→ WORK TO COMPLETE
Skip the pictures. Output only the lines below starting at the line with "because of its appearance in spr" and ending at the line with "Discovery Insurance Compa", both ends included, exactly as they are.

BEGIN DATASET ENTRIES

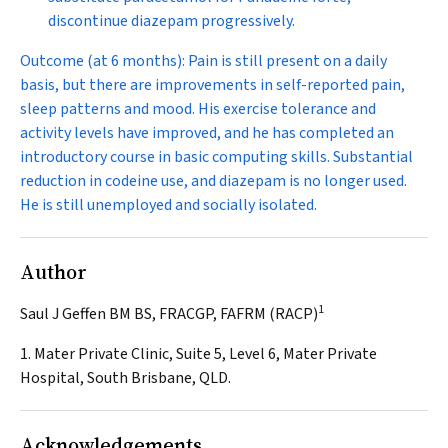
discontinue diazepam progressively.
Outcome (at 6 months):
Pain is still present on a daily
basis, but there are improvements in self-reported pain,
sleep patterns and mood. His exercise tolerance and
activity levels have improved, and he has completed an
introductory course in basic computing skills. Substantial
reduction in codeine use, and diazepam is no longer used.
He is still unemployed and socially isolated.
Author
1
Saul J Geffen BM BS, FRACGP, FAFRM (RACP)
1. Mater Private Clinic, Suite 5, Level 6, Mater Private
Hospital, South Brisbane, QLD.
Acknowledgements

END DATASET ENTRIES
BEGIN DATASET ENTRIES

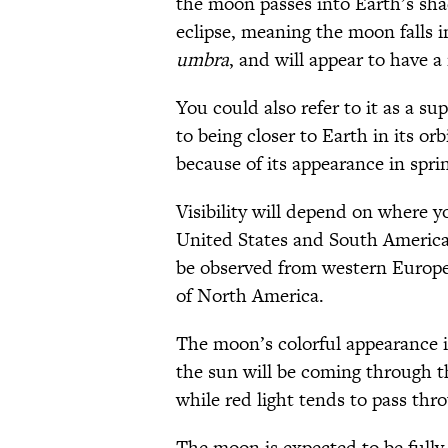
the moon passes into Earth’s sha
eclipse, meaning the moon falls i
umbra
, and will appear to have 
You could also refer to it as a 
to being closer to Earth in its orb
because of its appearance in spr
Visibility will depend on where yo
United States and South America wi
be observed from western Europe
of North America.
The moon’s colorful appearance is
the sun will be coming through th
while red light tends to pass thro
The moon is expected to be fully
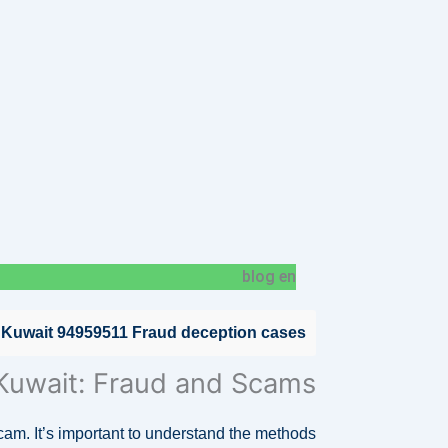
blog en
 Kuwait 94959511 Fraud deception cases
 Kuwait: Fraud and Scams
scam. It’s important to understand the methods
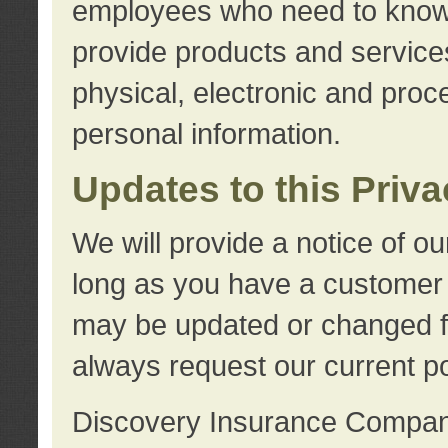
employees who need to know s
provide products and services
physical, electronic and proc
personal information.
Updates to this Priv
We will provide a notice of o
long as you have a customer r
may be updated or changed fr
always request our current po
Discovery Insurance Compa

END DATASET ENTRIES

→ ANSWER FOR THIS EXERCISE
because of its appearance in spr
Visibility will depend on where yo
United States and South America wi
be observed from western Europe
of North America.
The moon’s colorful appearance is
the sun will be coming through th
while red light tends to pass thro
The moon is expected to be fully
blog en
 Kuwait 94959511 Fraud deception cases
 Kuwait: Fraud and Scams
scam. It’s important to understand the methods
employees who need to know s
provide products and services
physical, electronic and proc
personal information.
Updates to this Priv
We will provide a notice of o
long as you have a customer r
may be updated or changed fr
always request our current po
Discovery Insurance Compa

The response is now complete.